When drawing from preexisting works, how do you balance legal and moral obligations with the potential to create new art? Noah Creshevsky
Since I cannot close my ears the way I can close my eyes, I am obliged to hear all kinds of sounds throughout the day. The sounds of our shared environment form a common sonic reality. Sadly, in our rich country, “brother, can you spare a dime?” is legally spoken and heard on our streets, but the phrase itself is the title of a song, and that song is bountifully annotated as “Copyright Warner Bros., Inc. and E.Y. Harburg and Jay Gorney.”
Fortunately, the laws of our land did not allow Henry Luce to copyright “time” or “life” when he named his magazines after these fundamental facts of existence. A number of musical elements are basic to our history and culture. Single tones, major and minor chords, scales and modes, common sequences, and arpeggios are among the building blocks of most of the western world’s music. Contemporary technologies make it possible for all of us to harness the broadest possible spectrum of sound to create an infinite variety of musical palettes.
Irrelevant economic and social considerations continue to limit our conception of what music can be. When a soprano is hired for a concert performance, it is economically and dramatically appropriate that she be called on to perform enough notes to justify a paycheck and her presence on the stage. We must not pay good wages to a live performer who merely sings a 10-second coda at the end of a sonata for violin and piano. That’s bad economics. Additionally, what to do with the tacit singer until her possibly glorious coda presents a dramatic cognitive dissonance. Bad economics and bad drama unite to form a powerful dis-incentive to compose that coda, but the issue disappears when one composes for recordings instead of for live concerts.
The future of music and the future of concerts are not the same issues at all. If nothing else, those of us who sit together with our students, colleagues, and friends at poorly attended concerts of new music have to wonder what is wrong with this picture. At no time in human history has so much music been heard by so many people. At the same time, attendance at most “non-pop” concerts is in critical decline. Perhaps music has lost some of its power through overexposure, but I think that much of the overexposure is related to the steady reiteration of the same 12 notes played on a handful of familiar instruments.
Raised as we are on film and television, our ears have come to expect a new sonic environment for each new show. Why then is it considered reasonable to hear mere variations on the same timbral theme over and over again, through the fixed palettes of pianos, string quartets, wind ensembles, and symphony orchestras?

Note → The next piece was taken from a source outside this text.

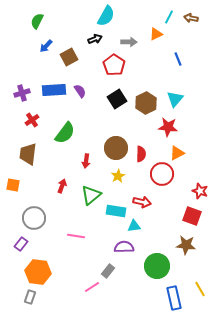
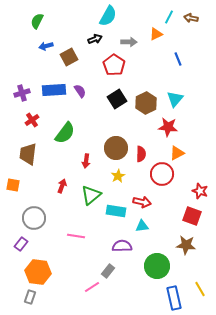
cyan semicircle at (106, 16): moved 2 px right
blue arrow at (46, 46): rotated 32 degrees clockwise
cyan triangle at (134, 226): moved 8 px right
purple semicircle at (124, 247): moved 2 px left, 1 px up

Visual art embraces an ever-broadening palette that has moved outward from paint to include plastic, metal, newspaper, fabric, etc. At the same time, music departments have quarreled over tenor saxophones, electric guitars, and accordions. These squabbles are particularly foolish in an age in which any sound that can be heard can also be recorded, manipulated, and shaped into viable, natural, expressive musical compositions.
Of course, there is a legal hitch in this otherwise splendid sonic bonanza. It is the hitch of private ownership. “From each according to his ability, to each according to his need” may not hold much weight in today’s world, but we ought not to give up the spirit of its message without a fight. Performers are surely entitled to be paid for their labor. A major chord is only a major chord, but Emanuel Ax‘s arpeggiated major chord at the end of a movement of a Beethoven sonata is the property of Mr. Ax and the recording company that holds the copyright to that particular performance and recording of that chord. The chord itself is communal property, but its performance is proprietary. Right is right, after all, and it is very difficult to sweep the issue under a rug, no matter how much one might like to do so.
“Open palette”—the concept that music can be made from an ever-changing medley of diverse sounds—is on a collision course with current copyright laws. I believe that these laws need revisiting.
The proper work of composers is the creation of new music. We do not ask our attorneys and legislators to play violins in a public forum, but I hope they will work hard to renovate our copyright laws. Hopefully, our brothers and sisters will come together to “spare a dime,” and another dime, and yet another. Ten cents, after all, is very little, but a collection of dimes becomes something much more. Our ears and minds need nourishment. It will be an ethical and cultural tragedy if composers are not allowed to capture the sounds of our world.